3A. The state allows two or more authorizing options (e.g., school districts and a state charter schools commission) for each applicant with direct application to each authorizer.

4. Authorizer & Overall Program Accountability System Required

weight = 3 | Possible total = 12

Wisconsin law includes a small number of the elements of the model law's authorizer and overall program accountability system.

The law requires authorizer submission of an annual report that summarizes the agency’s authorizing activities as well as the performance of its school portfolio.

While the law does not require the legislature and the governor to regularly review the performance of the city of Milwaukee, the University of Wisconsin-Milwaukee, the Milwaukee Area Technical College, the University of Wisconsin-Parkside, the college of Menominee Nation, the Lac Courte Orielles Ojibwa community college, the University of Wisconsin System, the County Executive of Waukesha County, and the Gateway Technical College District Board as authorizers, they can do so at any time. In addition, the ability of the city of Milwaukee, the University of Wisconsin-Milwaukee, the Milwaukee Area Technical College, the University of Wisconsin-Parkside, the college of Menominee Nation, the Lac Courte Orielles Ojibwa community college, the University of Wisconsin System, the County Executive of Waukesha County, and the Gateway Technical College District Board to continue authorizing can be removed by the legislature and the governor (the entities that gave them that authority).

The law does not require at least a registration process for local school boards to affirm their interest in chartering to the state, does not require an application process for other eligible authorizing entities, does not require a regular review process by an authorizer oversight body of local school board authorizers, does not require an authorizer oversight body with authority to sanction local school board authorizers including removal of authorizer right to approve schools, and does not require a periodic formal evaluation of overall state charter school program and outcomes.

3

4A. At least a registration process for local school boards to affirm their interest in chartering to the state.

4B. Application process for other eligible authorizing entities.

N/A

4C. Authorizer submission of annual report, which summarizes the agency’s authorizing activities as well as the performance of its school portfolio.

4D. A regular review process by authorizer oversight body.

4E. Authorizer oversight body with authority to sanction authorizers, including removal of authorizer right to approve schools.

4F. Periodic formal evaluation of overall state charter school program and outcomes.

5. Adequate Authorizer Funding

weight = 2 | Possible total = 8

Wisconsin law lacks most of the model law's provisions for adequate authorizer funding. However, it does include a requirement for authorizers to publicly report the operating costs incurred (detailed in an audited financial statement prepared in accordance with generally accepted accounting principles) and the services it provided to the charter schools under contract with it and an itemized accounting of the cost of the services.

2

5A. Adequate funding from authorizing fees (or other sources).
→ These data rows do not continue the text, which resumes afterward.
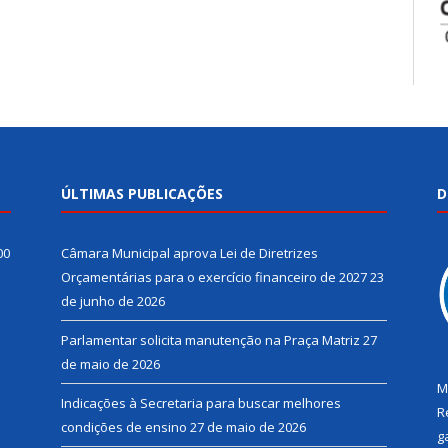
ÚLTIMAS PUBLICAÇÕES
D
00
Câmara Municipal aprova Lei de Diretrizes
Orçamentárias para o exercício financeiro de 2027
23
de junho de 2026
Parlamentar solicita manutenção na Praça Matriz
27
de maio de 2026
M
Indicações à Secretaria para buscar melhores
R
condições de ensino
27 de maio de 2026
g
5B. Guaranteed funding from authorizing fees (or from sources not subject to annual legislative appropriations).

5C. Requirement to publicly report detailed authorizer expenditures.

5D. Separate contract for any services purchased from an authorizer by a school.
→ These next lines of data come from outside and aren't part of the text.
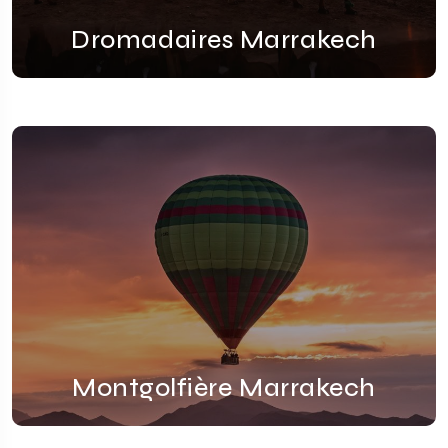
Dromadaires Marrakech
Montgolfière Marrakech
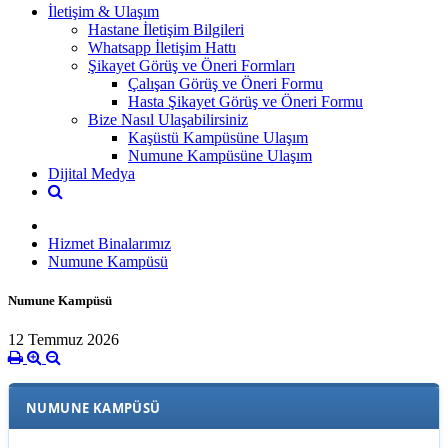
İletişim & Ulaşım
Hastane İletişim Bilgileri
Whatsapp İletişim Hattı
Şikayet Görüş ve Öneri Formları
Çalışan Görüş ve Öneri Formu
Hasta Şikayet Görüş ve Öneri Formu
Bize Nasıl Ulaşabilirsiniz
Kaşüstü Kampüsüne Ulaşım
Numune Kampüsüne Ulaşım
Dijital Medya
Hizmet Binalarımız
Numune Kampüsü
Numune Kampüsü
12 Temmuz 2026
NUMUNE KAMPÜSÜ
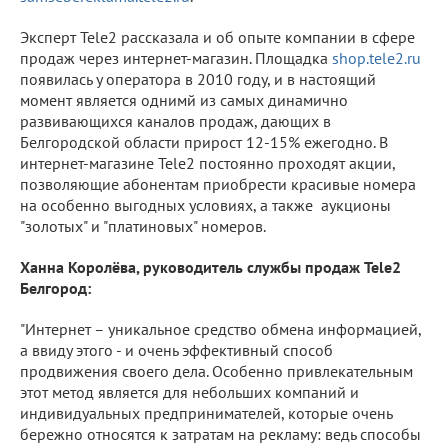
Эксперт Tele2 рассказала и об опыте компании в сфере
продаж через интернет-магазин. Площадка
shop.tele2.ru
появилась у оператора в 2010 году, и в настоящий
момент является однимй из самых динамично
развивающихся каналов продаж, дающих в
Белгородской области прирост 12-15% ежегодно. В
интернет-магазине Tele2 постоянно проходят акции,
позволяющие абонентам приобрести красивые номера
на особенно выгодных условиях, а также аукционы
"золотых" и "платиновых" номеров.
Ханна Королёва, руководитель службы продаж
Tele
2
Белгород:
"Интернет – уникальное средство обмена информацией,
а ввиду этого - и очень эффективный способ
продвижения своего дела. Особенно привлекательным
этот метод является для небольших компаний и
индивидуальных предпринимателей, которые очень
бережно относятся к затратам на рекламу: ведь способы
5E. Prohibition on authorizers requiring schools to purchase services from them.

6. Transparent Charter Application, Review, and Decisionmaking Processes

weight = 4 | Possible total = 16

Wisconsin law lacks most of the model law’s provisions for transparent charter application, review, and decisionmaking processes.
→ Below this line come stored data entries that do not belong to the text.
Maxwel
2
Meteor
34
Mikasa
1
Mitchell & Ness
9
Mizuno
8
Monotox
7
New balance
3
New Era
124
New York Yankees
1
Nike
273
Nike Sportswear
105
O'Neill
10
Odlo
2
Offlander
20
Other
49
Wisconsin law requires application elements for all schools and includes additional application elements specific to virtual schools. However, it does not include additional application elements specific to conversion schools, educational service providers, and replications. It also does not require authorizers to issue requests for proposals, thoroughly evaluate each application via an in-person interview and a public meeting, make all approval and denial decisions in a public meeting, and state reasons for denials in writing.

4

6A. Application elements for all schools.

6B. Additional application elements specific to conversion schools.

6C. Additional application elements specific to virtual schools.

6D. Additional application elements specific when using educational service providers.

6E. Additional application elements specific to replications.

6F. Authorizer-issued request for proposals (including application requirements and approval criteria).

6G. Thorough evaluation of each application including an in-person interview and a public meeting.

6H. All charter approval or denial decisions made in a public meeting, with authorizers stating reasons for denials in writing.

7. Performance-Based Charter Contracts Required

weight = 4 | Possible total = 16

Under Wisconsin law, charter contracts exist as separate documents from the application and are between the authorizer and governing board of a charter school, but the contract requirements only concern school roles, powers, and responsibilities and don’t address authorizer roles, powers, and responsibilities.

The law provides that charter contracts must include a requirement that the charter school governing board adhere to specified annual academic and operational performance standards developed in accordance with the performance framework of the entity with which it is contracting.

Wisconsin law requires an initial charter term of five years.

The law doesn't include requirements addressing the unique environments of virtual schools.

12

7A. Being created as a separate document from the application and executed by the governing board of the charter school and the authorizer.

7B. Defining the roles, powers, and responsibilities for the school and its authorizer.

7C. Defining academic and operational performance expectations by which the school will be judged, based on a performance framework that includes measures and metrics for, at a minimum, student academic proficiency and growth, achievement gaps, attendance, recurrent enrollment, postsecondary readiness (high schools), financial performance, and board stewardship (including compliance).

7D. Providing an initial term of five operating years (or a longer term with periodic high-stakes reviews.

7E. Including requirements addressing the unique environments of virtual schools, if applicable.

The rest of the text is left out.